Exploring Excitement

What's the deal with excitement? On my timeline I see it come naturally to Nick and Ava and I want some of that for myself. I read Ava's post on specialness twice and this stuck out: "Sometimes I think that’s all there is to life, a learned constant appreciation: writing seven times a week and still enjoying every sentence. Patiently interrogating ugliness, labor, anxiety and paranoia, the bizarre and the delightful." So maybe learning gratitude and patience are the keys to being excited about literally everything? I asked this on twitter and I'll summarize the responses I've received:

  • Find a small bit of goodness in a thing and have a feedback loop build that up.
  • Reflect on what has excited you in the past and look for connections between them. See how other things connect to what has excited you and expand the excitement along with the awareness.
  • Tap into a childlike sense of wonder and sustain it.
  • Build an increasingly accurate model of the world.
  • Pay attention.
  • Come close to death or vividly imagine it. Use that to appreciate everything.
  • Reflect on what all was required to create modern conveniences and imagine explaining them to people of past eras.
  • Remember moments that excited you and imagine how much else there is to get excited about that you aren't aware of.
  • Pay attention with all of your senses.
  • Don't do it, instead focus on what's important and where you can have an impact.
  • Be grateful in order to more easily access gratitude, keep gratitude lists.
  • Future self journaling, practicing gratitude, searching for and creating beauty.
  • See everything as the wonder of creation.
  • Read ontology.
  • Train yourself to be excited by one thing, then expand.

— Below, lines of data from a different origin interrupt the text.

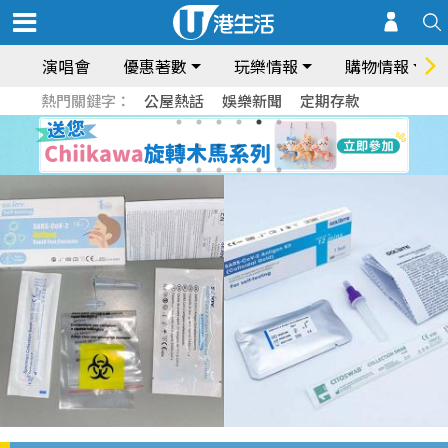
演唱會
優惠著數
玩樂情報
購物情報
熱門關鍵字：
公屋熱話
娛樂新聞
定期存款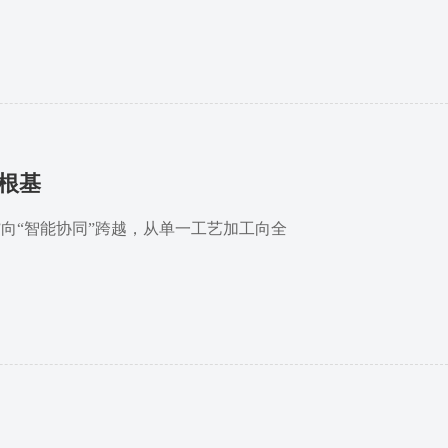
根基
向“智能协同”跨越，从单一工艺加工向全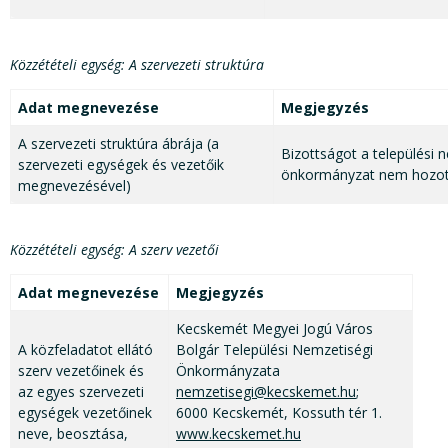
Közzétételi egység: A szervezeti struktúra
Adat megnevezése
Megjegyzés
A szervezeti struktúra ábrája (a
Bizottságot a települési 
szervezeti egységek és vezetőik
önkormányzat nem hozott
megnevezésével)
Közzétételi egység: A szerv vezetői
Adat megnevezése
Megjegyzés
Kecskemét Megyei Jogú Város
A közfeladatot ellátó
Bolgár Települési Nemzetiségi
szerv vezetőinek és
Önkormányzata
az egyes szervezeti
nemzetisegi@kecskemet.hu
;
egységek vezetőinek
6000 Kecskemét, Kossuth tér 1.
neve, beosztása,
www.kecskemet.hu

I notice in these summaries a recurring theme of noticing: notice what already gets me excited, notice details and connections, notice things to be grateful for.

I notice an internal resistance to this path forward because paying attention is not my strong suit. I zone out during conversations that don't captivate me. The routine of my life has caused things to fade into the background.

I notice a battleground surfacing in my ongoing war against pessimism.

I notice on reflection a recent excitement about aha! moments, which itself emerged thanks to my lifelong excitement about games.

I notice that games are as solid a foundation as any for an excitement engine, to steal Visa's phrase. With infinite games in mind, conversations are games, posting essays online are conversations are games, careers are games, relationships are games.

I notice that an anagram of "I noticed" is "coined it."

I notice that my Roam graph, where I draft my essays, might be a useful place to build an excitement engine.

I notice that a tweet reminded me that music I like gets me excited too. Adding that to the engine.

I notice that the idea of training myself to be excited by one thing compels me. This is my Year of Increment so a practice like that would fit right in.

I notice that I love to write textual repetitions as seen in this essay. I'm unsure whether this tendency is in line with or in contrast to my clerical writing style overall. I'm not one to include titillating details or eye-catching turns of phrase in my writing. But I could try it and notice whether it excites me.

I notice an interesting connection between two things that get me excited. Seinfeld is Unfunny, arguably boring, and Hello Internet is a boring Two Dudes Talking podcast. But they're both fascinating to me. Adding them and the connection to the engine.

I notice that I'm at a nice round dozen noticings, and I'm excited to continue cracking noticing eggs to cook my excitement omelette.